Right now, I’m living in an area that seems to be very much behind the current governor, Pat McCrory. He’s someone who, ideologically speaking, I disagree with almost completely. Going over his legislative track record, I groaned at almost every major decision he’s made. Again, in the interest of self-preservation and future employment opportunities, I’ll stop there.
It would be cheap and easy to paint everyone here as racist, sexist and homophobic. However, whether you want to accept it or not, that stuff happens everywhere.
Lest you think this list is made up completely of gripes, I saved the best for last.
The food down here is amazing, even if it’s not the healthiest in the world. Who doesn’t love a barbecued pig? I mean besides vegetarians, who don’t really count anyway.
Seriously, if I didn’t want to live past 50, I would eat pulled pork every day. And the sauces! There are distinct regions of barbecue here that all come with their own sauces. Luckily, I live in an area where most barbecue joints offer the different styles, including eastern (vinegar and pepper), Lexington/Piedmont (vinegar and tomato) and midland South Carolina (mustard and vinegar).
Then there are Southern soul food standards. I’ve been lucky enough to experience authentic dishes such as fried chicken, collard greens, green beans, baked mac n’ cheese, hushpuppies, cornbread, biscuits, grits and gravy. I didn’t have much of taste for these things before I moved here because I was only familiar with low quality knock offs. After having the real deal, there’s no turning back.
Those of you familiar with geography might be aware that North Carolina has a coastline. That means fresh seafood in addition to barbecue and soul food. I ate the best piece of tuna and the freshest shrimp I’ve ever had at, essentially, a shack by a dock–not at an upscale sushi restaurant in the city.

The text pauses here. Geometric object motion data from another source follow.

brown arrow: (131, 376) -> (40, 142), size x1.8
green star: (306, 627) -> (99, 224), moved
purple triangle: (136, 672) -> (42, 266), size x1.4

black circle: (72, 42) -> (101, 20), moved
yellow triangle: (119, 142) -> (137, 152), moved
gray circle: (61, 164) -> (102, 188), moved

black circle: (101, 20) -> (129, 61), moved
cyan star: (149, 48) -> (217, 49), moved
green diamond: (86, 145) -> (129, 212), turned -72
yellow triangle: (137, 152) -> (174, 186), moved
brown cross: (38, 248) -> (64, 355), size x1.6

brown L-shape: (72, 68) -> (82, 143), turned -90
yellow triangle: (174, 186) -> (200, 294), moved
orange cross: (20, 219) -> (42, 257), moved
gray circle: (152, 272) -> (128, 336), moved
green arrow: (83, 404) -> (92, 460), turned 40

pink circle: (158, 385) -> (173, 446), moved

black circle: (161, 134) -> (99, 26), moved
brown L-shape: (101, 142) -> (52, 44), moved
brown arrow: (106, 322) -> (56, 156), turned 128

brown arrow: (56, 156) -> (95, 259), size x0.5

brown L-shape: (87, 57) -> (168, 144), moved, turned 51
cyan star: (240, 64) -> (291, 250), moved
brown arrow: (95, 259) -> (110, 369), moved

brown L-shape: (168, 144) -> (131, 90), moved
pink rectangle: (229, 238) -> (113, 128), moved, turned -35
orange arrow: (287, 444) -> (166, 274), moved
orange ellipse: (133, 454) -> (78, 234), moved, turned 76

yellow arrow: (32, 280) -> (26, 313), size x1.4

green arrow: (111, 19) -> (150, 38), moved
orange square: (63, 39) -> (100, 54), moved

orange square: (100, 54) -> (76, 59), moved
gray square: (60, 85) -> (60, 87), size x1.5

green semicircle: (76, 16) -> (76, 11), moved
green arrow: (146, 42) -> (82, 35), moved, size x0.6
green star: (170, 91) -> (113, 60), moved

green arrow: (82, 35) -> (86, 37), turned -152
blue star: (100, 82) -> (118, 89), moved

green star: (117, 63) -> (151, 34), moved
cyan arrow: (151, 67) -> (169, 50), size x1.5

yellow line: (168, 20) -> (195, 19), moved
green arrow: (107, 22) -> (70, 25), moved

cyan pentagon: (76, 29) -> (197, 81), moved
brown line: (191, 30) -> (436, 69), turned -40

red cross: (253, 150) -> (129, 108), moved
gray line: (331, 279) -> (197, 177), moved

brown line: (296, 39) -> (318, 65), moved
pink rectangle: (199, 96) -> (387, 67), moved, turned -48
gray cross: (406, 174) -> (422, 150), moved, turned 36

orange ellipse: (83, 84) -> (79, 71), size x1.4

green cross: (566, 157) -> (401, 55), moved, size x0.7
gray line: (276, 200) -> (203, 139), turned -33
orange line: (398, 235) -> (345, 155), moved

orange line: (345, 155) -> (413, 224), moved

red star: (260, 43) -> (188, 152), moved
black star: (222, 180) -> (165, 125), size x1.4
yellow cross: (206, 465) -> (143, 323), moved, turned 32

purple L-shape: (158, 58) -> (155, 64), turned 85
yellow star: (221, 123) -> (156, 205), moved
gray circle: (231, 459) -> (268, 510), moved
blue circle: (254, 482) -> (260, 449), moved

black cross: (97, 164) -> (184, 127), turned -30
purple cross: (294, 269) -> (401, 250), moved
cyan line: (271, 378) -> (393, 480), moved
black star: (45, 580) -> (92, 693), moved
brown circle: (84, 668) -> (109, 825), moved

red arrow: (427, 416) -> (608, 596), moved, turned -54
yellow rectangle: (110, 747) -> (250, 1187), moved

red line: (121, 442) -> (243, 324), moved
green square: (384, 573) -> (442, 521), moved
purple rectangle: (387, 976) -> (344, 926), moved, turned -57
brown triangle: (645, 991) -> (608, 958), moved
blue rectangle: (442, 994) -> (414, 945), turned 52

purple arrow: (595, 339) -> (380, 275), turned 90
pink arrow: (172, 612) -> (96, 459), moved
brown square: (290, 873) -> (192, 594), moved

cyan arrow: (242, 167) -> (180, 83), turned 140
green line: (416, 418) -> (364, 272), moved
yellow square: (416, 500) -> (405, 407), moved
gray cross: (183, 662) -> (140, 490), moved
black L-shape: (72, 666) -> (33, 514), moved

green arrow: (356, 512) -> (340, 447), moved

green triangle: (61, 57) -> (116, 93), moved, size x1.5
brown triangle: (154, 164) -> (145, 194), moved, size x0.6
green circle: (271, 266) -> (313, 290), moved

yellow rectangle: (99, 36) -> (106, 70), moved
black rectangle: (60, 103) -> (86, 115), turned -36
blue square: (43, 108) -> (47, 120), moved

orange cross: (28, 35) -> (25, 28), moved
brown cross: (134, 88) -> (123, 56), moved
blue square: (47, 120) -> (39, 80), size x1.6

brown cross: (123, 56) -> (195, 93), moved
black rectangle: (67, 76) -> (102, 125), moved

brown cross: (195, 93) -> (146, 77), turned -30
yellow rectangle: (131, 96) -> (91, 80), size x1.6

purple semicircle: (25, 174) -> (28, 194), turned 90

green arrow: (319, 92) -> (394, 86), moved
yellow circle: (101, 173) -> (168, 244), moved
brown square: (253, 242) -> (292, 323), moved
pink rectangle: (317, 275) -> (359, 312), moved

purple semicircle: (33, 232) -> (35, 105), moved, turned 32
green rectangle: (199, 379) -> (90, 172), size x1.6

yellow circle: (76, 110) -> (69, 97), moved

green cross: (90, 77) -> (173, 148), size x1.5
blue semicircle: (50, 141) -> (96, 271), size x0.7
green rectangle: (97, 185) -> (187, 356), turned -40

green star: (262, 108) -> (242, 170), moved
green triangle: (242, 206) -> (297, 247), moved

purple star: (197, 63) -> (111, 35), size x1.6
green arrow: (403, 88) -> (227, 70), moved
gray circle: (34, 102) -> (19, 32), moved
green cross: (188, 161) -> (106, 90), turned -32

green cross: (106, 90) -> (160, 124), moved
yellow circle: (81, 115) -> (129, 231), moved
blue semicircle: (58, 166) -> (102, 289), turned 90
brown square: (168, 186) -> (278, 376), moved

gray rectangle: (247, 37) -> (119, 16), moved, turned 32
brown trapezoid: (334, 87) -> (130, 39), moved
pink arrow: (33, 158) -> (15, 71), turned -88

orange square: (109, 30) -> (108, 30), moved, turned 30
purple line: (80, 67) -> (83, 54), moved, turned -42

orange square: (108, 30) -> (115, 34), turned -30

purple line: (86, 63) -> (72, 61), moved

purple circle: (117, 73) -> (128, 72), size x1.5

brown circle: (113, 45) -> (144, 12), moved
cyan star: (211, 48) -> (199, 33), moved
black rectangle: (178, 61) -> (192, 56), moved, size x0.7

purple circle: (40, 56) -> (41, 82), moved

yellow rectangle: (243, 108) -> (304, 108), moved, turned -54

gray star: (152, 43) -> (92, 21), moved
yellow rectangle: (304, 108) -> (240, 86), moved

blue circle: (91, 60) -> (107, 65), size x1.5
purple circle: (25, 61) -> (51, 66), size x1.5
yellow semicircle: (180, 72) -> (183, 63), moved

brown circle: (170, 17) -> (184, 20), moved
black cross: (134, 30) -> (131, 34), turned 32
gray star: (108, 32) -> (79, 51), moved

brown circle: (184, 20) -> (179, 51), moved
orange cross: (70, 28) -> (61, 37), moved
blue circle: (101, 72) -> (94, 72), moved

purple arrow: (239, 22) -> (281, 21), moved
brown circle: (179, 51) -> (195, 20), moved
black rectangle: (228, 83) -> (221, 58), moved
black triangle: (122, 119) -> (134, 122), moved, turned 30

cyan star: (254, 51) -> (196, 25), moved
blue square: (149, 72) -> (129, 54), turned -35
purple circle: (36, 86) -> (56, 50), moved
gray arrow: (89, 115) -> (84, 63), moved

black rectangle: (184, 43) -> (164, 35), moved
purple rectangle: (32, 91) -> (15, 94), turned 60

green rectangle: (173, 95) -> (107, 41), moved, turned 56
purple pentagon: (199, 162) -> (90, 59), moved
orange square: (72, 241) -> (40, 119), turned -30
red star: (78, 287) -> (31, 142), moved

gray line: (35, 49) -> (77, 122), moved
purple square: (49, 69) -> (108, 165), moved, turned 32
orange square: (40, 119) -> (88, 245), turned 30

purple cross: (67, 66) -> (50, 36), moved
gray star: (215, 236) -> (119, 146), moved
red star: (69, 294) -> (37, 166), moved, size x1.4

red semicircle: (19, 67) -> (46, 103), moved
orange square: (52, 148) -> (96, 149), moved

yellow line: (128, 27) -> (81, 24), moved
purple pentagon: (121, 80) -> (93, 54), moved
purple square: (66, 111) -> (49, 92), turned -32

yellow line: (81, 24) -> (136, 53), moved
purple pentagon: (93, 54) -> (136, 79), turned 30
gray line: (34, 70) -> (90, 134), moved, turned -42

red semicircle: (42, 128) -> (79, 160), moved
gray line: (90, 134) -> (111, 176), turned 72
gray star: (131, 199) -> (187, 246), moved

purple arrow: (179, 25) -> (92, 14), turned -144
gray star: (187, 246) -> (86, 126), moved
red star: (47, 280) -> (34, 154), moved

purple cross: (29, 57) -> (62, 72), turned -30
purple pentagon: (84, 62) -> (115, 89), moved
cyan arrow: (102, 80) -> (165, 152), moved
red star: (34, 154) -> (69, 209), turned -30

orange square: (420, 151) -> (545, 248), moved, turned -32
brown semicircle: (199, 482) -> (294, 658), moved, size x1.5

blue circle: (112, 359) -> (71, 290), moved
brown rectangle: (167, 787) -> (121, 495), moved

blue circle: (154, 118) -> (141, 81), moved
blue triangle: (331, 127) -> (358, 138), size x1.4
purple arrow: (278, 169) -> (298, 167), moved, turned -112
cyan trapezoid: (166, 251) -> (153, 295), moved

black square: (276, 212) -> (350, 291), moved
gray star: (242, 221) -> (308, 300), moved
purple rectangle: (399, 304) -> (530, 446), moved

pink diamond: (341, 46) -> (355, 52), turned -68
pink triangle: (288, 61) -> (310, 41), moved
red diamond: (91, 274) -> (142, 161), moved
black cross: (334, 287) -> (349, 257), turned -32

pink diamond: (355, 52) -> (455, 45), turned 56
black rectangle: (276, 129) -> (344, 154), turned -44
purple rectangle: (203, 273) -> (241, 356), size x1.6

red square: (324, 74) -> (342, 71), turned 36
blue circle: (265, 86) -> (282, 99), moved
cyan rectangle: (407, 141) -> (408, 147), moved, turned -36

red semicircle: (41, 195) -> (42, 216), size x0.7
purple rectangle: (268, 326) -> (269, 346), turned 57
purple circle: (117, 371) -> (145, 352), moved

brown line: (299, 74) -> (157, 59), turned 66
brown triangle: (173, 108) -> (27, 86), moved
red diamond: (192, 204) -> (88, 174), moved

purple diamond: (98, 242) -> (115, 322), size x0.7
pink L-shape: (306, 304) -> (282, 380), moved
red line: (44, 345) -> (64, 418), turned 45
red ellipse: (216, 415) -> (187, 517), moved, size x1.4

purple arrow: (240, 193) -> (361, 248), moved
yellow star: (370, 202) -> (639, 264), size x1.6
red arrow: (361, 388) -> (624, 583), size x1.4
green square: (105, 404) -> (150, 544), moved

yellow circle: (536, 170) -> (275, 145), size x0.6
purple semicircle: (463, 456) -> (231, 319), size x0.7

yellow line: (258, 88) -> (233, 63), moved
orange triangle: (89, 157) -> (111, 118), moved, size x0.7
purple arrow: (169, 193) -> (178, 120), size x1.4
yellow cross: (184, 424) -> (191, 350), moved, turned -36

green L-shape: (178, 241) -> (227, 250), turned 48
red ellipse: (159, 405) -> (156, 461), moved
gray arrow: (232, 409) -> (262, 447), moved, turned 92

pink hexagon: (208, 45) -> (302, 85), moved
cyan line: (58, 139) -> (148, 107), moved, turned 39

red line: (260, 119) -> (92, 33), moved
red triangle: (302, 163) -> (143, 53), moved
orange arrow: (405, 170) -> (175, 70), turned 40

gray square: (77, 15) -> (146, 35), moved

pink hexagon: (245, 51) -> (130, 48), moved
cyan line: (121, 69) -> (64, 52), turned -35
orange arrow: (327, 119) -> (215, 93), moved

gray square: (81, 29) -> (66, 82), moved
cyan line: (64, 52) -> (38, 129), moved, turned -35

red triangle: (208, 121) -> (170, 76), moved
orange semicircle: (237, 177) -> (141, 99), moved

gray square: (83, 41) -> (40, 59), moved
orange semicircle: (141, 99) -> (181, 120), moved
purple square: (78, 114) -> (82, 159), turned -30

People here also seem to have an unnatural attachment to their neon, vaguely citrus flavored pop. Seriously, at my local Wal-Mart, half the aisle is dedicated to different varieties of Sun Drop, Mountain Dew and Mountain Lightning (Wal-Mart’s generic brand).
You have to know about the beer, too! Due to the abundance of regional produce breweries put blueberries and peaches into their beers. I know, I know…it seems unnatural. It seems weird. Until, you have a cold SweetWater Blue on a warm summer day. It really hits the spot.
Speaking of booze, you remember the religious stuff I mentioned earlier? Well, it’s affected the liquor laws and the general perception of alcohol. Unlike Illinois or Missouri, hard liquor isn’t sold in grocery stores or gas stations. It has to be sold in government alcohol beverage control stores, or ABCs.
You also have to wait until noon on Sundays to buy alcohol, which must be some sort of penance for religious folks. The only thing worse than getting up for church on Sunday morning is getting up and not being able to slam a few bloody marys before Minister Whatshisnuts’ sermon.
Among certain people (read conservative religious), there still seems to be a stigma attached to alcohol, too. Much like Kansas, where I lived previously, the temperance movement is still going strong in some areas. A co-worker told me that people in her town will go to the ABC in a different town just so someone they know won’t see them.
I guess I can deal with some inconveniences buying booze if it means I get to keep cramming ribs and pulled pork into my maw, though.
And those are some of the many things I’ve experienced during my Southern sojourn. At times it’s been difficult to be so easily marked as an outsider. When I look back, though, I’m sure I’ll remember this time fondly.